Essen. Die Doku „Neue Deutsche Welle“ setzt eine einmalige musikalische Ära bunt ins Bild – lässt dabei aber manchmal ein wenig Tiefe vermissen.

Die Welle schaukelt sich Ende der 70er-Jahre langsam auf: RAF-Terror, Friedensbewegung und der Kalte Krieg prägen den Zeitgeist, Schlager-Muff, Disco-Groove und Rock-Bombast taugen nicht mehr als Antworten darauf. Im Windschatten der englischen Punk-Revolte entwickelt sich nun auch in Deutschland etwas Eigenes: Die Neue Deutsche Welle, der das ZDF in einer dreiteiligen Dokumentation (Ostersonntag ab 20.15 Uhr und schon jetzt in der Mediathek) nachspürt, gibt der Jugend zwischen Avantgarde und Pop in ihrer Muttersprache eine Stimme.

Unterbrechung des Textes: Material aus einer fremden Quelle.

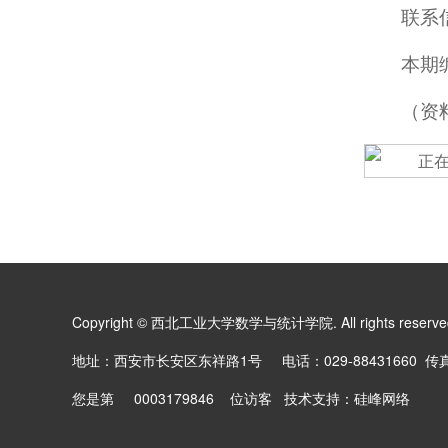
联系信
本期编
（资
Copyright © 西北工业大学数学与统计学院. All rights reserv
地址：西安市长安区东祥路1号 电话：029-88431660 传真：0
您是第
0003179846
位访客 技术支持：
硅峰网络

Die erste Folge ist gleich die interessanteste, weil sie die Pioniere in den Blick nimmt, die der NDW bis circa 1980 den Boden bereiten. Nina Hagen ist der logische Einstiegspunkt: Wie die einheimische „Godmother of Punk“ emanzipatorische Ideen in deutsche Sprache und exaltiertes Auftreten kleidet, steht sinnbildlich dafür, wie eine ganze Generation raus will aus eng gesteckten Grenzen.

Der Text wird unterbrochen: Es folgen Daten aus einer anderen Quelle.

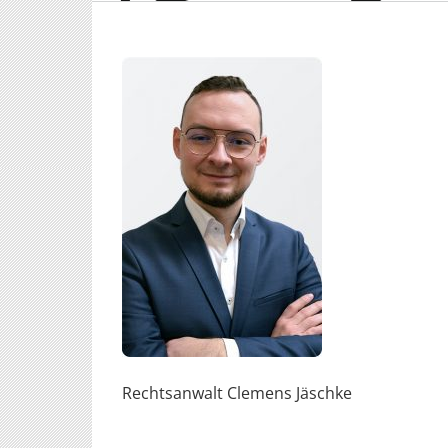
Rechtsanwalt Clemens Jäschke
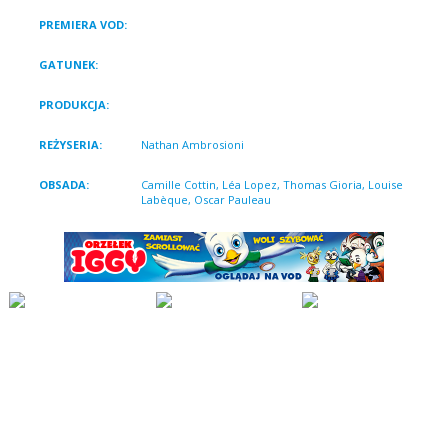
PREMIERA VOD:
5 stycznia 2024
GATUNEK:
Dramat, Komedia
PRODUKCJA:
Francja 2023
REŻYSERIA:
Nathan Ambrosioni
OBSADA:
Camille Cottin, Léa Lopez, Thomas Gioria, Louise
Labèque, Oscar Pauleau
Pełna pogodnego humoru i ujmującej szczerości
opowieść o matce samotnie wychowującej pięcioro
dzieci, która pierwszy raz w życiu postanawia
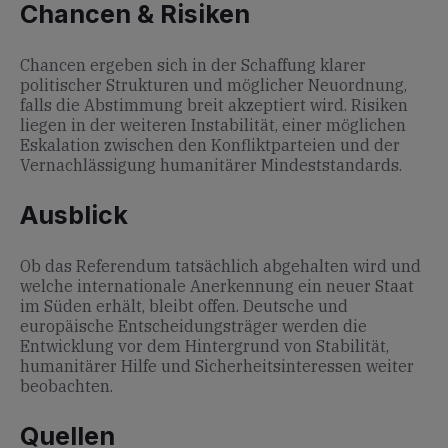
Chancen & Risiken
Chancen ergeben sich in der Schaffung klarer
politischer Strukturen und möglicher Neuordnung,
falls die Abstimmung breit akzeptiert wird. Risiken
liegen in der weiteren Instabilität, einer möglichen
Eskalation zwischen den Konfliktparteien und der
Vernachlässigung humanitärer Mindeststandards.
Ausblick
Ob das Referendum tatsächlich abgehalten wird und
welche internationale Anerkennung ein neuer Staat
im Süden erhält, bleibt offen. Deutsche und
europäische Entscheidungsträger werden die
Entwicklung vor dem Hintergrund von Stabilität,
humanitärer Hilfe und Sicherheitsinteressen weiter
beobachten.
Quellen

Aufbruchsgeist zwischen Punk und Pop

Aber auch die zahllosen Archiv-Schnipsel um Bands wie Ideal, Abwärts und Einstürzende Neubauten, um den Ratinger Hof in Düsseldorf und Alfred Hilsbergs Zickzack-Label in Hamburg deuten an, welcher Aufbruchsgeist zwischen Punk-Eigensinn, neuen Pop-Ideen, elektronischer Musik und Kunstanspruch herrscht. Kronzeugen wie Fehlfarben-Sänger Peter Hein und DAF-Schlagzeuger Robert Görl („Wir hatten so ein Selbstbewusstsein: Wir erobern die Welt!“) ordnen das Geschehen zusätzlich in neuen Interviews ein. Dass relevante Schlagworte wie „Post-Punk“ oder „New Wave“ ausbleiben, kann man hier noch verschmerzen.

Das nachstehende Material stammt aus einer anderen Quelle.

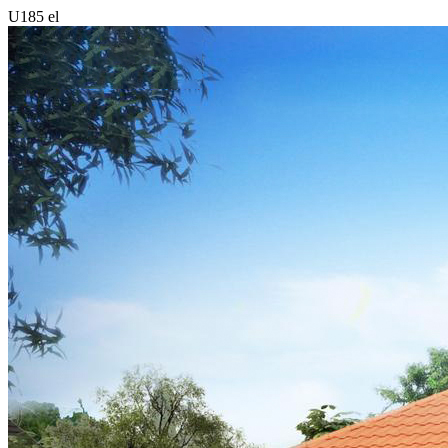
U185 el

Ab den zweiten 45 Minuten jedoch verflacht die Dokumentation öfter zu einer Clip-Show, die die NDW auf gut präsentierbare Anekdoten und Bilder verengt. Die Hintergrundgeschichten zu Songs wie „Ich will Spaß“ von Markus oder „Skandal im Sperrbezirk“ von der Spider Murphy Gang unterhalten zwar ebenso gut wie die vielen alten TV-, Interview- und Konzert-Ausschnitte von Bekanntheiten wie Joachim Witt, Spliff, Extrabreit, Andreas Dorau, Trio oder Hubert Kah. Doch es regiert Breite statt Tiefe: Was das alles bedeutet, das reißt der Off-Kommentar allenfalls grob an. Nur selten fallen prägnante Einordnungen wie die von Musikmanager Thomas Stein, die NDW sei zügig der „verlängerte Arm des deutschen Schlagers“ geworden.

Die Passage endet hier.